You’ll typically have 15–30 days to respond with documented corrective actions. Certification bodies may follow up to verify completion. Failing to meet deadlines can affect your standing or trigger escalation.

How to Be Ready—Always

Because surveillance audits are periodic and can be unannounced, the best strategy is ongoing readiness. Here’s how to maintain that:

• Conduct monthly internal checks using the same audit criteria
  
  

• Keep training records up to date and easy to access
  
  

• Review and update SOPs and flow diagrams as operations evolve
  
  

• Use digital systems to track and store records in real time
  
  

• Build audit prep into your routine—not just special occasions
  
  

• Rotate internal audit responsibilities to increase team awareness
  
  

Platforms like Protocol Foods help maintain readiness by flagging missed tasks, providing version-controlled documentation, and enabling audit trails you can trust.

Learning From Each Audit

Each surveillance audit is an opportunity to:

• Validate that your team’s daily work aligns with your food safety goals
  
  

• Catch small issues before they become big ones
  
  

• Celebrate what’s working and double down on strengths
  
  

Turn your post-audit reports into strategic planning tools. Identify recurring OFIs and use root cause analysis to drive deeper change.

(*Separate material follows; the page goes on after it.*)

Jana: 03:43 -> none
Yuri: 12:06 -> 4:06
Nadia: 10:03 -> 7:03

You can also run mock surveillance audits every 6–12 months. These internal simulations prepare your team to respond confidently and identify readiness gaps in a low-stakes setting.

FAQs

Is a surveillance audit the same as a full recertification audit?

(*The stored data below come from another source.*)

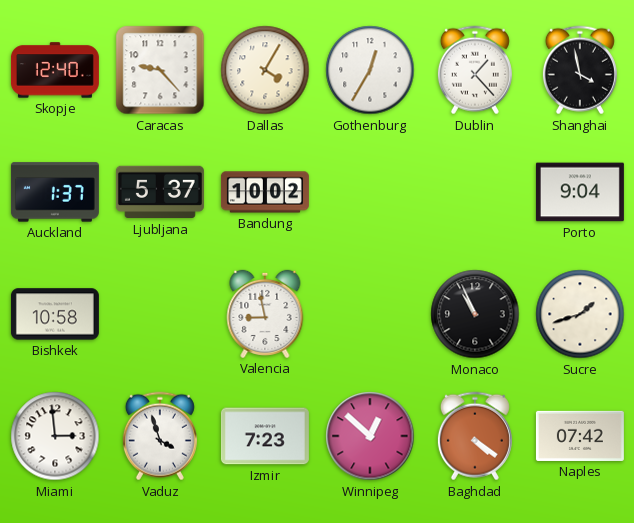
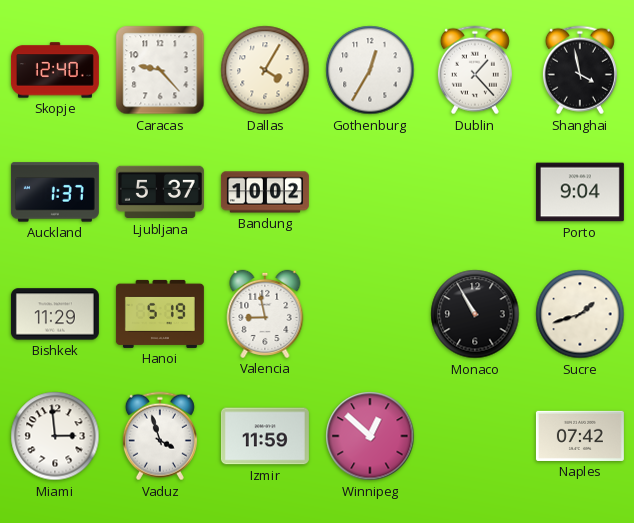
Bishkek: 10:58 -> 11:29
Hanoi: none -> 5:19
Monaco: 10:56 -> 10:55
Izmir: 7:23 -> 11:59
Baghdad: 4:21 -> none
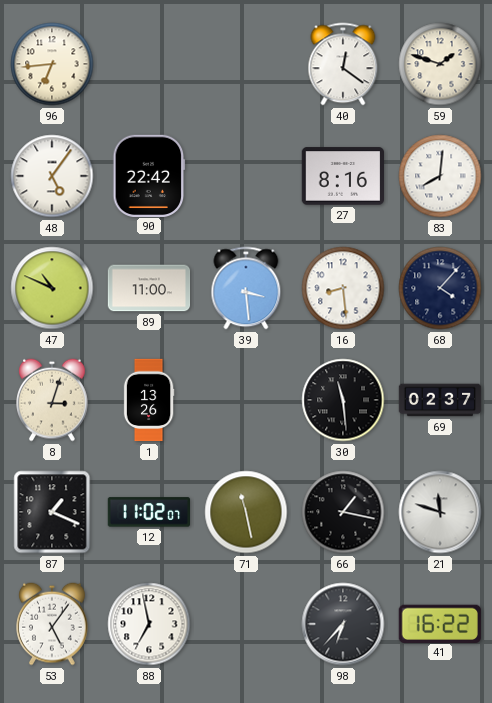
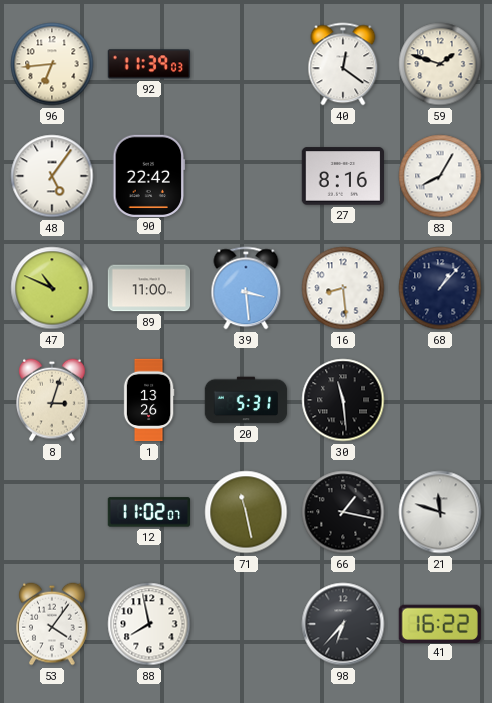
92: none -> 11:39
83: 8:01 -> 8:05
68: 4:07 -> 1:07
20: none -> 5:31
69: 02:37 -> none
87: 1:19 -> none
53: 5:06 -> 4:06
88: 6:58 -> 7:58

No. A full recertification audit is more comprehensive and occurs every 3 years (typically). Surveillance audits are lighter but still rigorous.

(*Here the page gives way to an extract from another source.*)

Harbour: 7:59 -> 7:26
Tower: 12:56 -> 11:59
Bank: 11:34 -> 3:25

Can we request to reschedule a surveillance audit?

Sometimes, but not always. Too many postponements can hurt your audit credibility. It’s better to stay prepared year-round.

What’s the biggest red flag during a surveillance audit?

Lack of consistent documentation or untrained staff. These indicate systemic weaknesses.

Are surveillance audits always unannounced?

Not always. Many are scheduled, but unannounced audits are becoming more common to test real-world readiness.

How long does a typical surveillance audit take?

Usually 1–2 days, depending on the size and complexity of your operation.